> TASK BRIEF:
Repeat each entry below exactly, omitting any picture it holds.

> SUPPLIED MATERIAL:
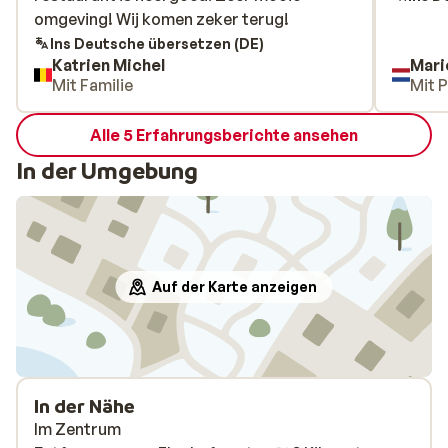
omgeving! Wij komen zeker terug!
omgeving! Wij komen zeker terug!
Ins Deutsche übersetzen (DE)
Katrien Michel
Mari
Mit Familie
Mit 
Alle 5 Erfahrungsberichte ansehen
In der Umgebung
Auf der Karte anzeigen
In der Nähe
Im Zentrum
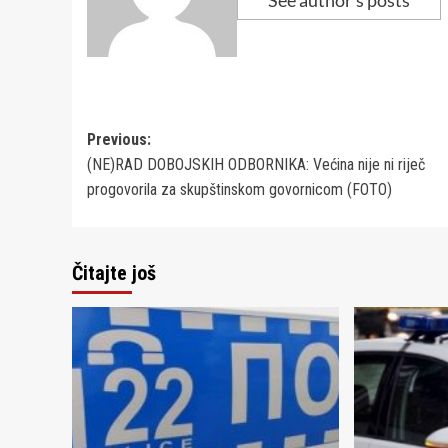
See author's posts
Post
Previous:
(NE)RAD DOBOJSKIH ODBORNIKA: Većina nije ni riječ
navigation
progovorila za skupštinskom govornicom (FOTO)
Čitajte još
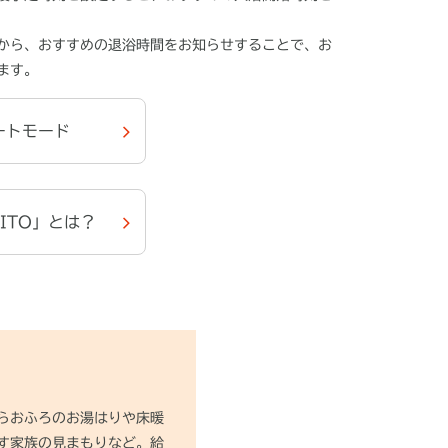
から、おすすめの退浴時間をお知らせすることで、お
ます。
ートモード
ITO」とは？
らおふろのお湯はりや床暖
す家族の見まもりなど。給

> EXPECTED ANSWER:
omgeving! Wij komen zeker terug!
omgeving! Wij komen zeker terug!
Ins Deutsche übersetzen (DE)
Katrien Michel
Mari
Mit Familie
Mit 
Alle 5 Erfahrungsberichte ansehen
In der Umgebung
Auf der Karte anzeigen
In der Nähe
Im Zentrum
See author's posts
Post
Previous:
(NE)RAD DOBOJSKIH ODBORNIKA: Većina nije ni riječ
navigation
progovorila za skupštinskom govornicom (FOTO)
Čitajte još
から、おすすめの退浴時間をお知らせすることで、お
ます。
ートモード
ITO」とは？
らおふろのお湯はりや床暖
す家族の見まもりなど。給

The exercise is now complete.